Queries about RonDB

I have following queries about RonDB:

  1. Consider a column in a table of type varchar(255) or varbinary(255). Does it occupy entire space of 255 characters or 255 bytes if we store less data like 50 chars or 50 bytes?

  2. Is there a TTL-like capability in RonDB? What I’m looking for some kind table level TTL, so any row inserted or updated before a x seconds will expire.

  3. Is there any approach to store data in RonDB such that, it is served from memory but also persisted on disk? So even if all of the data nodes go down, data can restored from last persisted data on disk.

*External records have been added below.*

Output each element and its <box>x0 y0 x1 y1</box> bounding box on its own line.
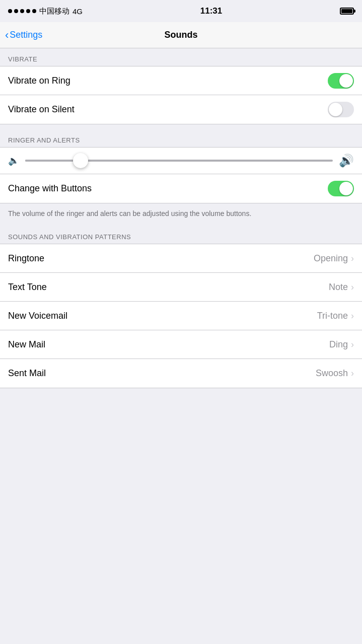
volume-slider-track[interactable] <box>25 160 333 162</box>
nav-bar: ‹ Settings Sounds <box>0 22 362 48</box>
back-button[interactable]: ‹ Settings <box>5 29 42 42</box>
vibrate-group: Vibrate on Ring Vibrate on Silent <box>0 66 362 124</box>
sounds-section-header: SOUNDS AND VIBRATION PATTERNS <box>0 226 362 244</box>
ringer-group: 🔈 🔊 Change with Buttons <box>0 147 362 203</box>
vibrate-section-header: VIBRATE <box>0 48 362 66</box>
ringer-section-header: RINGER AND ALERTS <box>0 129 362 147</box>
vibrate-on-ring-label: Vibrate on Ring <box>8 76 70 86</box>
carrier-label: 中国移动 <box>39 7 69 16</box>
vibrate-on-silent-label: Vibrate on Silent <box>8 104 75 115</box>
toggle-thumb-buttons <box>339 182 353 195</box>
volume-high-icon: 🔊 <box>339 154 354 168</box>
network-label: 4G <box>73 7 83 16</box>
ringtone-value: Opening <box>314 253 348 264</box>
new-mail-label: New Mail <box>8 339 45 350</box>
new-voicemail-chevron-icon: › <box>351 311 354 321</box>
text-tone-label: Text Tone <box>8 282 47 293</box>
new-mail-chevron-icon: › <box>351 339 354 350</box>
slider-fill <box>25 160 81 162</box>
text-tone-chevron-icon: › <box>351 282 354 293</box>
toggle-thumb-silent <box>329 103 342 116</box>
new-mail-value: Ding <box>329 339 348 350</box>
new-voicemail-label: New Voicemail <box>8 311 67 321</box>
new-mail-value-container: Ding › <box>329 339 354 350</box>
slider-thumb[interactable] <box>73 153 88 168</box>
battery-icon <box>340 8 354 15</box>
status-bar: 中国移动 4G 11:31 <box>0 0 362 22</box>
ringtone-row[interactable]: Ringtone Opening › <box>0 244 362 273</box>
ringer-description: The volume of the ringer and alerts can … <box>0 203 362 226</box>
status-time: 11:31 <box>200 6 222 16</box>
sent-mail-label: Sent Mail <box>8 368 46 379</box>
new-voicemail-row[interactable]: New Voicemail Tri-tone › <box>0 302 362 330</box>
ringtone-value-container: Opening › <box>314 253 354 264</box>
sent-mail-value: Swoosh <box>316 368 348 379</box>
new-voicemail-value-container: Tri-tone › <box>317 311 354 321</box>
battery-fill <box>341 9 352 13</box>
dot-2 <box>14 9 18 13</box>
new-mail-row[interactable]: New Mail Ding › <box>0 330 362 359</box>
dot-5 <box>32 9 36 13</box>
page-title: Sounds <box>165 30 198 40</box>
ringtone-chevron-icon: › <box>351 253 354 264</box>
toggle-thumb <box>339 74 353 88</box>
sounds-group: Ringtone Opening › Text Tone Note › New … <box>0 244 362 388</box>
vibrate-on-silent-toggle[interactable] <box>328 102 354 117</box>
sent-mail-row[interactable]: Sent Mail Swoosh › <box>0 359 362 388</box>
spacer-1 <box>0 124 362 129</box>
sent-mail-value-container: Swoosh › <box>316 368 354 379</box>
sent-mail-chevron-icon: › <box>351 368 354 379</box>
change-with-buttons-row: Change with Buttons <box>0 174 362 203</box>
new-voicemail-value: Tri-tone <box>317 311 348 321</box>
dot-4 <box>26 9 30 13</box>
vibrate-on-ring-toggle[interactable] <box>328 73 354 89</box>
dot-1 <box>8 9 12 13</box>
volume-low-icon: 🔈 <box>8 155 19 166</box>
change-with-buttons-label: Change with Buttons <box>8 183 92 194</box>
volume-slider-row: 🔈 🔊 <box>0 148 362 174</box>
vibrate-on-ring-row: Vibrate on Ring <box>0 66 362 95</box>
status-left: 中国移动 4G <box>8 7 83 16</box>
back-label: Settings <box>10 30 42 40</box>
ringtone-label: Ringtone <box>8 253 44 264</box>
text-tone-row[interactable]: Text Tone Note › <box>0 273 362 302</box>
back-chevron-icon: ‹ <box>5 29 9 42</box>
signal-dots <box>8 9 36 13</box>
text-tone-value-container: Note › <box>329 282 354 293</box>
status-right <box>340 8 354 15</box>
vibrate-on-silent-row: Vibrate on Silent <box>0 95 362 124</box>
text-tone-value: Note <box>329 282 348 293</box>
change-with-buttons-toggle[interactable] <box>328 181 354 196</box>
dot-3 <box>20 9 24 13</box>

  4. We experimented with backup and restore commands in RonDB. We had 4 data node setup with 256 GB RAM, replication 2. On issuing backup command, it produced backup files ~50 GB in each node and process took around 2.5 hours. While performing restore, we observed that time taken for data restore (ndb_restore --restore-data) varied in different data nodes (1 node took 6 hrs, 2 nodes took 9 hours, 1 node took close to 12 hours). On going through documentation, we came across MinDiskWriteSpeed and MaxDiskWriteSpeed parameters which defaults to 2MBps and 20MBps. If we increase these disk speeds by 5x or 10x, what kind of impacts would be there? Will it improve backup and restore time?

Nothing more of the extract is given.